Today, decisions that other humans used to make are being thrust into the hands of mathematical models.
Currently, algorithms are used to make life-altering financial and legal decisions like who gets a job, what medical treatment people receive, and who gets granted parole. In theory, this should lead to fairer decision making. In reality, AI tech can be just as biased as the humans who create it.
We are living in the age of the algorithm. More and more we are handing decision making over to mathematical models. It’s becoming increasingly common that algorithms make life-altering decisions for us. Mathematics is being used to determine whether or not we qualify for a loan, where we are educated, and even how much we should pay for health insurance.

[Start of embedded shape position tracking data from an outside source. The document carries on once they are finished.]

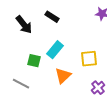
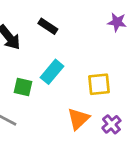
orange triangle: (63, 76) -> (78, 119), moved

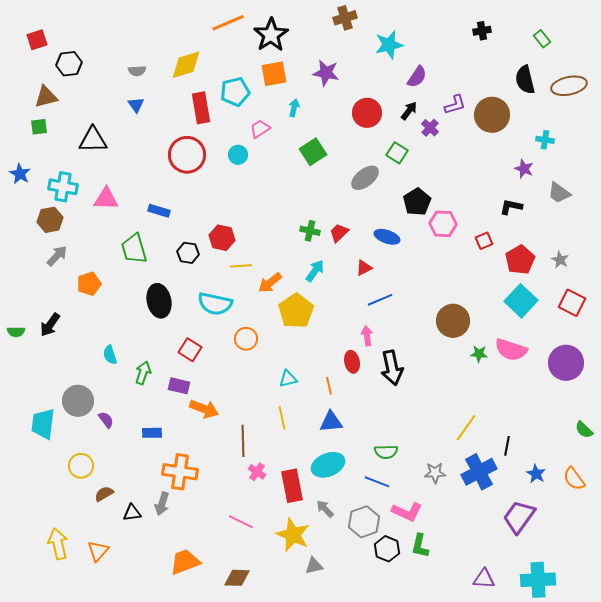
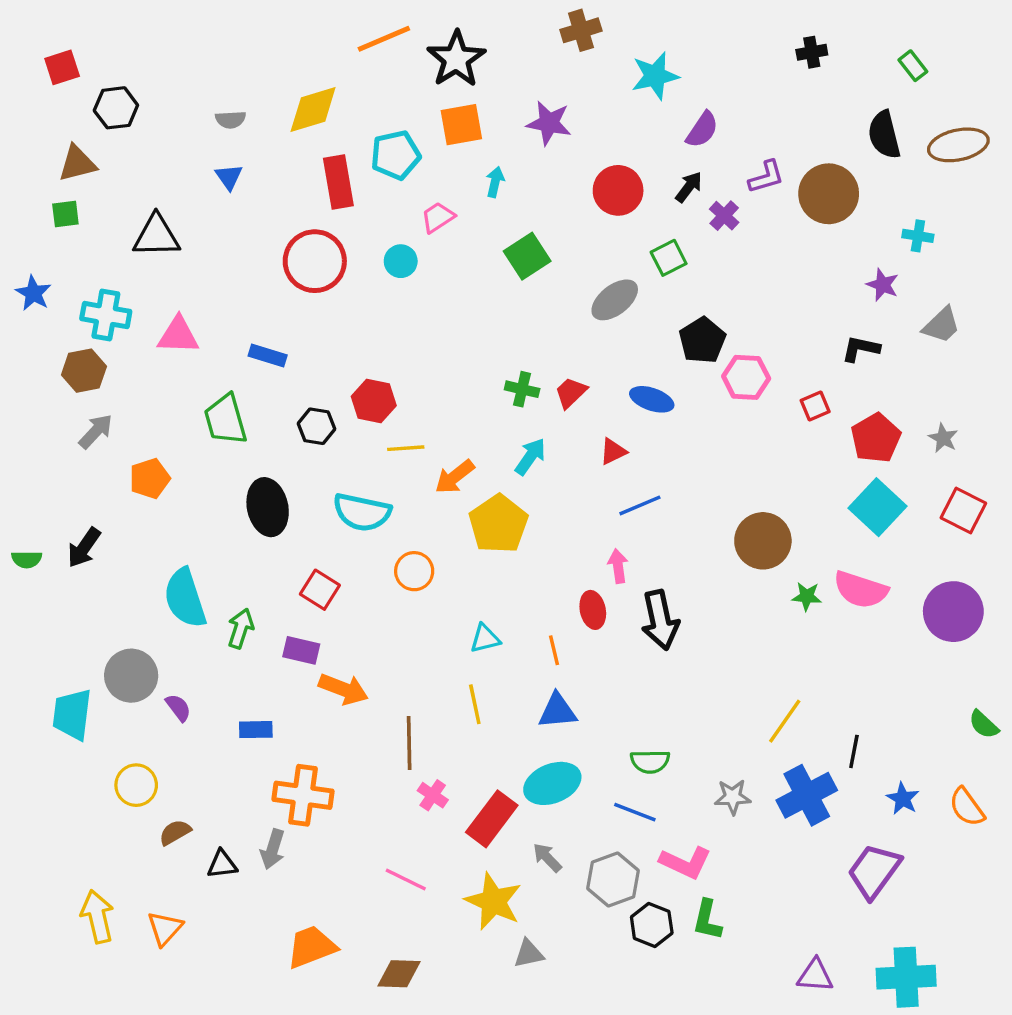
green square: (397, 153) -> (669, 258), turned 30
gray trapezoid: (559, 193) -> (942, 325), turned -80
cyan semicircle: (110, 355) -> (185, 598), size x1.8
red rectangle: (292, 486) -> (492, 819), turned 48

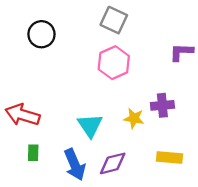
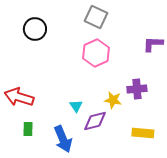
cyan triangle: (90, 126) -> (76, 106), size x0.6
purple diamond: (113, 163) -> (95, 121), moved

Algorithms ensure that certain rules and constraints are set and everyone gets judged in accordance. In theory, bias is removed from the equation. In theory, algorithms should enhance equality. In reality, this isn’t the case.

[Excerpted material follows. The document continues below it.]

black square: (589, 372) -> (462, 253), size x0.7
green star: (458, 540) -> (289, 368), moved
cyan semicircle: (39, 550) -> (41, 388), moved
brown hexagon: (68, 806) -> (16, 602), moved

The mathematical models that are reshaping our lives are opaque. Algorithms could be used to conceal hidden bias that comes into play in making vital decisions. Very real problems like racism and sexism are seeping into data sets used to program algorithms. These issues that exist in our current society could reak even more havoc if let go disguised as an algorithm that is deemed ‘fair’ without question.

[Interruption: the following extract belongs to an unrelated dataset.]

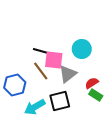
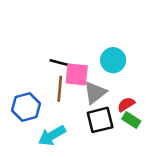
brown line: (41, 71) -> (60, 89), turned 42
black square: (60, 101) -> (100, 120), moved

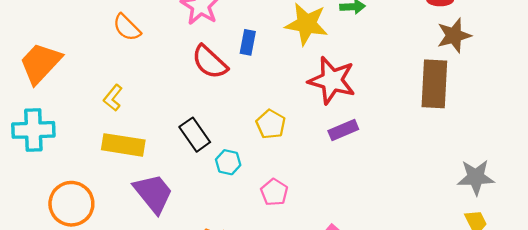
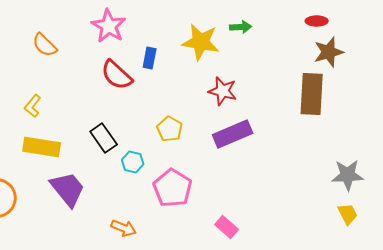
red star: (332, 80) -> (223, 91), size x0.7
purple rectangle: (343, 130) -> (233, 134), size x1.5
pink pentagon: (274, 192) -> (173, 188), size x1.6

As the technology spreads to areas like medicine and law, bias in machine learning is becoming critical. The problem is that people don’t fully understand the technicalities behind artificial intelligence (AI). And no one is going to argue with maths, right?
How Does AI Tech Work?
“Artificial Intelligence” is a broad term that encompasses all types of machine learning. Although there are many different ways computers can learn, generally speaking, they are all based on algorithms.
On the most basic level, computers are given enough input so that they can identify patterns in the data. The identified patterns are then used by the machine to make decisions about a new but similar input. Although the input has never been seen before, the machine is capable of making what we could call an ‘educated guess’ on the basis of the patterns it has learned.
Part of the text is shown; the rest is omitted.